On this occasion the British Prime Minister was not heard saying, “we cannot allow this suffering to continue”. Rather, we can allow it to continue by remaining silent, or indeed actively participating in it. These heinous acts did not come under the category of crossing “many, many lines” because the US bore main responsibility.
When an enemy can be accused of crimes they enter history as crimes. When the West, their puppet dictators and leaders commit crimes they just didn’t happen. There are credible reports Petro Poroshenko’s Kiev regime used chemical weapons in its war against Donbass over three years ago. There was no outpouring of indignation from the West, with Russia virtually the only world power calling for investigations.
The US has a long and forgotten record of utilising both chemical and biological warfare – indeed it was the world’s pioneer. During the Second World War napalm killed more Japanese than the two atomic bombs dropped on Hiroshima and Nagasaki.
The US Air Force dropped over 32,000 tons of napalm during the Korean War of the early 1950s. A decade later, US President John F. Kennedy authorised the use of napalm in the war against Vietnam, in which dioxin was also employed – one of the most lethal carcinogens. Vietnamese continue to die today because of these past crimes, which are simply not discussed in mainstream dialogue.
The US was also in the lead when it came to biological warfare – Cuba being the primary victim here. Cuban crops were targeted for contamination as were its sugar exports, the country’s lifeline.
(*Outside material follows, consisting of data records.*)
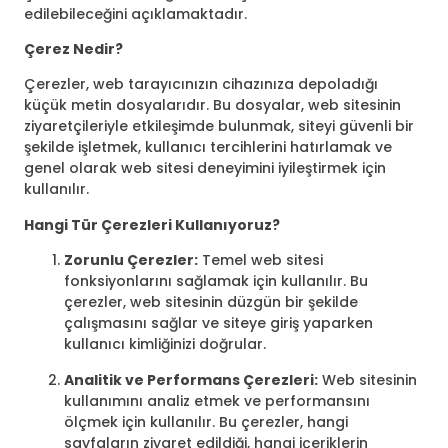
edilebileceğini açıklamaktadır.
Çerez Nedir?
Çerezler, web tarayıcınızın cihazınıza depoladığı
küçük metin dosyalarıdır. Bu dosyalar, web sitesinin
ziyaretçileriyle etkileşimde bulunmak, siteyi güvenli bir
şekilde işletmek, kullanıcı tercihlerini hatırlamak ve
genel olarak web sitesi deneyimini iyileştirmek için
kullanılır.
Hangi Tür Çerezleri Kullanıyoruz?
Zorunlu Çerezler:
Temel web sitesi
fonksiyonlarını sağlamak için kullanılır. Bu
çerezler, web sitesinin düzgün bir şekilde
çalışmasını sağlar ve siteye giriş yaparken
kullanıcı kimliğinizi doğrular.
Analitik ve Performans Çerezleri:
Web sitesinin
kullanımını analiz etmek ve performansını
ölçmek için kullanılır. Bu çerezler, hangi
sayfaların ziyaret edildiği, hangi içeriklerin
In the early 1970s the CIA introduced African swine flu into Cuba, deliberately targeting pork production, a staple of the Cuban diet. The nation’s entire pig population had to be put down. In 1981 a potent strain of dengue fever was planted into Cuba by the US. Almost 275,000 people were infected with the disease, causing 158 deaths, mostly children.
The devastating air strikes Western-led forces have unleashed on civilians across the world also seems to be a long-held principal. During the latter stages of World War II, the Allies deliberately fire-bombed German and Japanese cities and towns to inflict maximum casualties among civilians (major war crimes) – far outweighing the deaths inflicted by the Luftwaffe for instance. The worst was left till last when two atoms bombs were dropped on Japanese cities, causing tens of thousands of civilian deaths.
Yet when the Nuremberg trials were held it was Nazi war criminals alone that stood in the dock there. During the proceedings German Admiral Karl Doenitz called into his defence his American counterpart, Admiral Chester Nimitz, commander-in-chief of the US Pacific Fleet.
Nimitz provided an affidavit revealing that forces under his command used similar actions to those Doenitz was accused of, such as performing “unrestricted submarine warfare” in the Pacific. Doenitz – described by Adolf Hitler as “a National Socialist through and through” – was handed 10 years imprisonment, an admittedly light sentence under the circumstances. Nimitz walked free, however.
Likewise during the 1946 Tokyo War Crimes Tribunal it was strictly Japanese military leaders and personnel put on trial, thousands of them in fact. The unspoken law that victors do not investigate their own crimes applies to the present day.